Comme bien d’autres, je me suis affronté à ce problème, j’ai fouillé dans mes souvenirs j’ai cherché dans les livres. En fin de compte, aucune étude ne m’a paru plus pertinente que celle par laquelle j’avais commencé, à savoir Le Rire de Bergson, et je ne me souviens pas avoir autant ri, au théâtre, que lors d’une représentation du Fil à la patte de Feydeau à la Comédie Française.

Or Henri Bergson (1859 - 1941) et Georges Feydeau (1862 - 1921) étaient contemporains et, bien qu’à ma connaissance, ils ne se soient jamais cités mutuellement et, peut-être, jamais rencontrés, il m’a semblé qu’on ne pouvait trouver meilleure illustration de la théorie du premier que dans les comédies du second.
L’idée m’est donc venue de les réunir.
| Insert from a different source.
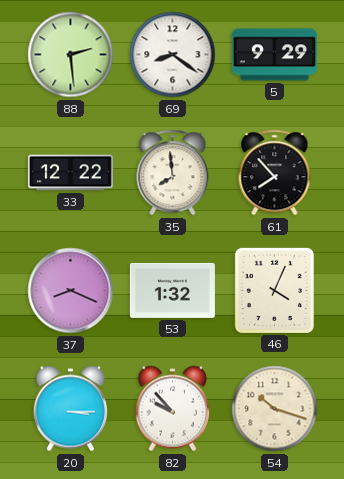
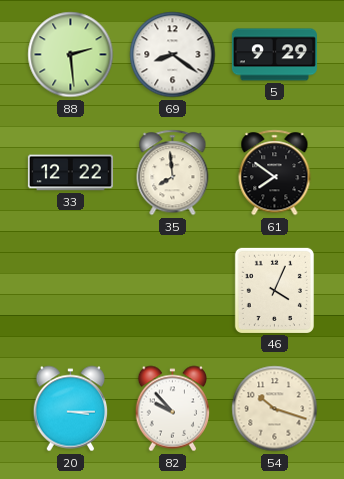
61: 7:53 -> 7:51
37: 8:19 -> none
53: 1:32 -> none
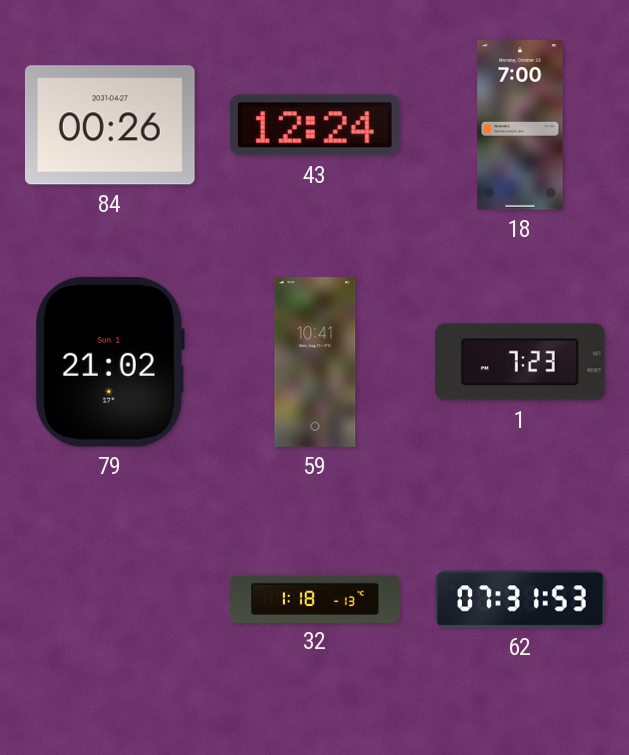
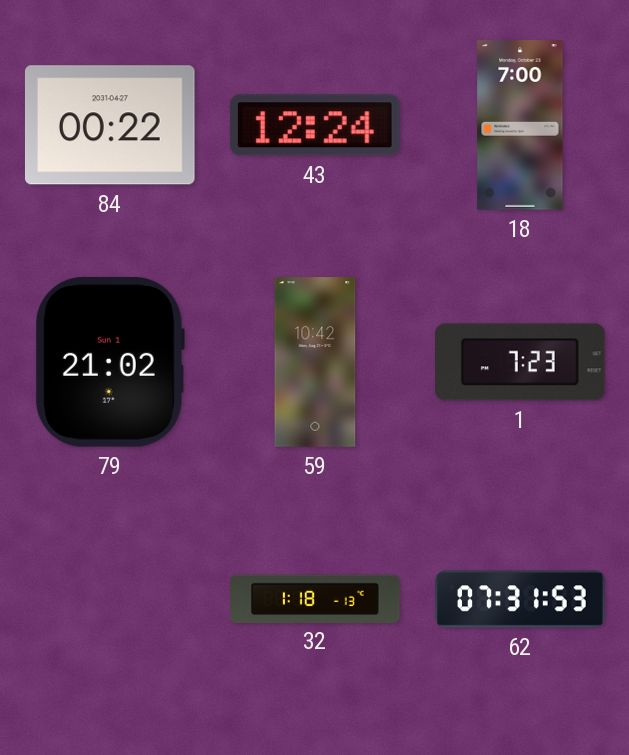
84: 00:26 -> 00:22
59: 10:41 -> 10:42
Mais faire dialoguer, pendant une heure ou deux, l’austère philosophe et le vaudevilliste facétieux, risquait de paraître bien ennuyeux. Si tant est que le théâtre puisse faire réfléchir, ce ne peut être que sur le vif, à propos d’événements qui se déroulent là, sur la scène.

C’est pourquoi j’ai choisi de situer l’action dans une période un peu délicate pour l’un comme pour l’autre,
vers 1898-99, lorsque Feydeau peine à terminer (après l’avoir recommencée plusieurs fois, il n’avait toujours pas livré le troisième acte à trois semaines de la première, répondant au directeur du Théâtre des Nouveautés qui s’inquiétait : "Patience, je termine les entr’actes !") et que Bergson, rompant avec sa réputation d’universitaire sérieux, commence la série de conférences qui seront réunies dans Le Rire.


Malgré le respect et même l’admiration que j’éprouve pour eux, je n’ai pu m’empêcher de les placer parfois dans des situations scabreuses, voire absurdes. Que leurs mânes - et leurs héritiers - veuillent bien me pardonner en considérant que, si le comique n’a pas fondamentalement changé depuis leur époque, il a pris des couleurs un peu différentes.

Bien entendu, il s’agit là d’une pure fiction. Aussi, ne me suis-je permis aucun emprunt textuel à mes deux auteurs, si ce n’est certains noms propres de La Dame de chez Maxim et une expression devenue proverbiale : "Du mécanique plaqué sur du vivant".

Quant aux autres protagonistes: les comédiens, le directeur du théâtre, Armande Cassive, Louise Bergson, s’ils ont bien existé, toute ressemblance entre les personnages de la pièce et les originaux serait purement fortuite et, pour tout dire, inespérée.